:: Assignment ::
Every line from the one that contains "Image attached. Show" to the end of the records must be restated word for word. No other line belongs in the answer.
Given records section start
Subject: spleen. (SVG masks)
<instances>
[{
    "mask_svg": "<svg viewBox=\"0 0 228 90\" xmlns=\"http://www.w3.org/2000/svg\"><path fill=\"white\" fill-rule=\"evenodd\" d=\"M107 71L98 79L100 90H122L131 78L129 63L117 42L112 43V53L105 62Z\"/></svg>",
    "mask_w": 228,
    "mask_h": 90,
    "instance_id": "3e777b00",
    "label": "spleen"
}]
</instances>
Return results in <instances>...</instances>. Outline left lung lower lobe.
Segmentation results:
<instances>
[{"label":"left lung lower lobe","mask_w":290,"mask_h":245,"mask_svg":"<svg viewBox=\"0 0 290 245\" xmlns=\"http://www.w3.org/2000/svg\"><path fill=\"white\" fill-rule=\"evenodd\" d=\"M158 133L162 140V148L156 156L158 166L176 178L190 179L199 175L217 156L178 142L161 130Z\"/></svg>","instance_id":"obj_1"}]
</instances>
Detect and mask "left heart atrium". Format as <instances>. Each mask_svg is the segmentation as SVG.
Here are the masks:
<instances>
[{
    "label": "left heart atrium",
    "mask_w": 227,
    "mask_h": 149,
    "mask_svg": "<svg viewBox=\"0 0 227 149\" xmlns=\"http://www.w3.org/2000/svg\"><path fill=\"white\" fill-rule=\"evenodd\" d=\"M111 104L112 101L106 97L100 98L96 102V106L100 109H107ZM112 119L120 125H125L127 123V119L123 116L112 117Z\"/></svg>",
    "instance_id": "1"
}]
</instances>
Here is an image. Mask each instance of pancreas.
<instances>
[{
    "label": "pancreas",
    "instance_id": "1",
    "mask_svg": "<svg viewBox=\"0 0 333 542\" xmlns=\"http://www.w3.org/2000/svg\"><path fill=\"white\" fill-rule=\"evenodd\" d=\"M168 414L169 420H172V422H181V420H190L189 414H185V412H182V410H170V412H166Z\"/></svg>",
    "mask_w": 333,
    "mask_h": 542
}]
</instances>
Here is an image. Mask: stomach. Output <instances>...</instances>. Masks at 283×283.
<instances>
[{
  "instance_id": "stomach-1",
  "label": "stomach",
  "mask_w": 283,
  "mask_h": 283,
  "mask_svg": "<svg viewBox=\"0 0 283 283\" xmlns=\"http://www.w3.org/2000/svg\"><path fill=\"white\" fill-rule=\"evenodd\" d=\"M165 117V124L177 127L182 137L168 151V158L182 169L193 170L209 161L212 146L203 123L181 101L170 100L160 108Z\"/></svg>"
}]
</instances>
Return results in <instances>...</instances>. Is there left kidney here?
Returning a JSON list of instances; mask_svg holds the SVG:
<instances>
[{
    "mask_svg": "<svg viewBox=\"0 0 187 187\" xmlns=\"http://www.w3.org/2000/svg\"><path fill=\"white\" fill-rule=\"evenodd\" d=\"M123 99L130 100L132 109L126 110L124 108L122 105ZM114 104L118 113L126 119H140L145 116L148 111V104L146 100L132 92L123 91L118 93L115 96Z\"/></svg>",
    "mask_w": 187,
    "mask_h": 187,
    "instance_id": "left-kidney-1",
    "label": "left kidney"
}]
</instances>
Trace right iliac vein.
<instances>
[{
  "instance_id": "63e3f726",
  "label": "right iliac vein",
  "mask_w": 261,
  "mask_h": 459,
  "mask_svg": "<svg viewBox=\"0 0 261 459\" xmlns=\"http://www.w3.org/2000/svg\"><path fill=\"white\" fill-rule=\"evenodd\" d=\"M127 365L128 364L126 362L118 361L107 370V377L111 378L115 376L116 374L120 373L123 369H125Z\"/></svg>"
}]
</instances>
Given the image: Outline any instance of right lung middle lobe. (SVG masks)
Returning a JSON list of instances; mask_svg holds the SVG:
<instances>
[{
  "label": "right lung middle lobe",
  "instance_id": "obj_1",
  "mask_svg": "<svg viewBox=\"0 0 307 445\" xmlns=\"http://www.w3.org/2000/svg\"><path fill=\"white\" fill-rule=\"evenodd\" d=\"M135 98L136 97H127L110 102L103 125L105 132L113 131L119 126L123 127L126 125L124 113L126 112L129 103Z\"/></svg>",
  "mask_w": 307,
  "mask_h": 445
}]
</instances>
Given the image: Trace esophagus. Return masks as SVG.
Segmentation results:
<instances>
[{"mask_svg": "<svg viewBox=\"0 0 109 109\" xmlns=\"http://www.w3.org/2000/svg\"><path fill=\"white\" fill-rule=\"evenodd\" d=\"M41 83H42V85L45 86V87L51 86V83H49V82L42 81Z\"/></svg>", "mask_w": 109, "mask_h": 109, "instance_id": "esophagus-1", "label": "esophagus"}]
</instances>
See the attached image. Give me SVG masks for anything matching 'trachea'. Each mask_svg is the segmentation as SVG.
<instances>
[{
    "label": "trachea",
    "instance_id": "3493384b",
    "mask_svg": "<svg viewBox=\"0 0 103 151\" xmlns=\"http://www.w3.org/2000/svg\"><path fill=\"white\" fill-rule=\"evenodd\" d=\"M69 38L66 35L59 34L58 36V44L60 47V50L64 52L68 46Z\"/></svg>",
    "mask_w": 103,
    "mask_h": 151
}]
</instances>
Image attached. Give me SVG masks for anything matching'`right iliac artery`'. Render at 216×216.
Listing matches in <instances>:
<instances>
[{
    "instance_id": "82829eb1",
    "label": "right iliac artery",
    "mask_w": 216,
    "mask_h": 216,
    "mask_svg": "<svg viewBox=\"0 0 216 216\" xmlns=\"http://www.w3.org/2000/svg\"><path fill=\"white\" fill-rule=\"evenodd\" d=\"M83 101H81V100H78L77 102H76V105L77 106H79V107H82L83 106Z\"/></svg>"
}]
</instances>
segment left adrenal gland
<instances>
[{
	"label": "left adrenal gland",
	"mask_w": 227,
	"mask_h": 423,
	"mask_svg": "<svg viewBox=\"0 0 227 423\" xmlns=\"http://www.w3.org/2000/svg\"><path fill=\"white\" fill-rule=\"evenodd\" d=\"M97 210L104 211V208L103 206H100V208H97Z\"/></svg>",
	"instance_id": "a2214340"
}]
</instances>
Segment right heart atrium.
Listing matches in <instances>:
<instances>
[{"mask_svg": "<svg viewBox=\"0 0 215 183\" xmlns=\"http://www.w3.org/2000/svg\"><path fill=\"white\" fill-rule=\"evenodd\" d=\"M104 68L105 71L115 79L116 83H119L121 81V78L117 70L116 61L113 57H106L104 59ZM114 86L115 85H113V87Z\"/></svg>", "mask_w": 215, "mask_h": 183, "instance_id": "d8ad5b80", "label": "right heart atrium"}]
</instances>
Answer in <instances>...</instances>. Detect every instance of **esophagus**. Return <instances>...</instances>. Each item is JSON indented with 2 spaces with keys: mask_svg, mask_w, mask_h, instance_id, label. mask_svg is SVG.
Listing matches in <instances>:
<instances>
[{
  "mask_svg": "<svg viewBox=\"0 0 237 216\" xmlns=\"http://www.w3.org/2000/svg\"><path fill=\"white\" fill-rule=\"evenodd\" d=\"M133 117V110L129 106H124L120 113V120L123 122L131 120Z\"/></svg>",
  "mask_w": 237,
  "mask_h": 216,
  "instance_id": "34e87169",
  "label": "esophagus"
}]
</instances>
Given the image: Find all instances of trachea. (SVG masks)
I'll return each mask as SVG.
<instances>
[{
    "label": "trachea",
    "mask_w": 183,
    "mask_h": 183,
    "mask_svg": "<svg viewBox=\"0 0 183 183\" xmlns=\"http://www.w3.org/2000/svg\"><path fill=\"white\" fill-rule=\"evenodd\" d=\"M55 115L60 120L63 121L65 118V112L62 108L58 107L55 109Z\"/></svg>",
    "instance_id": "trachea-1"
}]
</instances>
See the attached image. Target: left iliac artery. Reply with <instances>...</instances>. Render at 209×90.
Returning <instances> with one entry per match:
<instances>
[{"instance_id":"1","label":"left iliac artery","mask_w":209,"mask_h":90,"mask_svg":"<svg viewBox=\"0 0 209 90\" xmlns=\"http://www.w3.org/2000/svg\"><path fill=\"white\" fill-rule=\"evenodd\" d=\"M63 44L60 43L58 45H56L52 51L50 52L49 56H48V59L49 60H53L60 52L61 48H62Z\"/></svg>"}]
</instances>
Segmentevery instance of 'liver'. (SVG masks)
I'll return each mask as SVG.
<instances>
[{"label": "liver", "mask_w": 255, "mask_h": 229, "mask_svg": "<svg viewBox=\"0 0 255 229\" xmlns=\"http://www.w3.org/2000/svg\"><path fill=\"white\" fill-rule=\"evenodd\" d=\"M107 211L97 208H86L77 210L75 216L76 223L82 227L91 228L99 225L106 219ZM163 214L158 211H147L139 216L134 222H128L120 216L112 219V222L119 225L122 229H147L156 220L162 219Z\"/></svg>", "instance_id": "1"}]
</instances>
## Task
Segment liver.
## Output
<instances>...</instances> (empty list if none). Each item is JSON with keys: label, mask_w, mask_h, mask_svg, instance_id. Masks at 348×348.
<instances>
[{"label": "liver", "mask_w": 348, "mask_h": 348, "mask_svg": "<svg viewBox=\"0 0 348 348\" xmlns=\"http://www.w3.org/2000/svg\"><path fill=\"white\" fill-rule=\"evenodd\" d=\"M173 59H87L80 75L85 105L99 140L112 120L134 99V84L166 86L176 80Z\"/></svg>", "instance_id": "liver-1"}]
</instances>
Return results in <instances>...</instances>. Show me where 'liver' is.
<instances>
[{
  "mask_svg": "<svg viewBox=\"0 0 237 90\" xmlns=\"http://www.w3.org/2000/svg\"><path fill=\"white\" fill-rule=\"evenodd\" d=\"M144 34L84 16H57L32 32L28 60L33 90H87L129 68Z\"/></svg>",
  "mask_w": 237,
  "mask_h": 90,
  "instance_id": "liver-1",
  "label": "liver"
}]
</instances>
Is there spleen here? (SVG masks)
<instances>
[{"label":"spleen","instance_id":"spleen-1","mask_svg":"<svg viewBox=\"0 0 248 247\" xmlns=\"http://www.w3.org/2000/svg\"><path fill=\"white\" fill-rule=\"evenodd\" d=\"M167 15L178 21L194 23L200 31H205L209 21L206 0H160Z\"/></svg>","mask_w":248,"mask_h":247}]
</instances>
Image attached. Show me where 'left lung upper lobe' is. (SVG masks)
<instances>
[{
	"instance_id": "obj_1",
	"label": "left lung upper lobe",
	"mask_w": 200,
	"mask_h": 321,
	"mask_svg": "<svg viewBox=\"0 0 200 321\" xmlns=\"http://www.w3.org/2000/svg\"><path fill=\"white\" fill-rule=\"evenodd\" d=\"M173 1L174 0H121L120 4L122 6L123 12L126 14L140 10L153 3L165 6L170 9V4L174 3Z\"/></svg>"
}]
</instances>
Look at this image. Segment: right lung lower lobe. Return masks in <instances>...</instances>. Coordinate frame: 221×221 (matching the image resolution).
Given records section end
:: The completed task ::
Image attached. Show me where 'left lung upper lobe' is. (SVG masks)
<instances>
[{
	"instance_id": "obj_1",
	"label": "left lung upper lobe",
	"mask_w": 200,
	"mask_h": 321,
	"mask_svg": "<svg viewBox=\"0 0 200 321\" xmlns=\"http://www.w3.org/2000/svg\"><path fill=\"white\" fill-rule=\"evenodd\" d=\"M173 1L174 0H121L120 4L122 6L123 12L126 14L140 10L153 3L165 6L170 9V4L174 3Z\"/></svg>"
}]
</instances>
Look at this image. Segment: right lung lower lobe. Return masks in <instances>...</instances>. Coordinate frame: 221×221 (matching the image resolution).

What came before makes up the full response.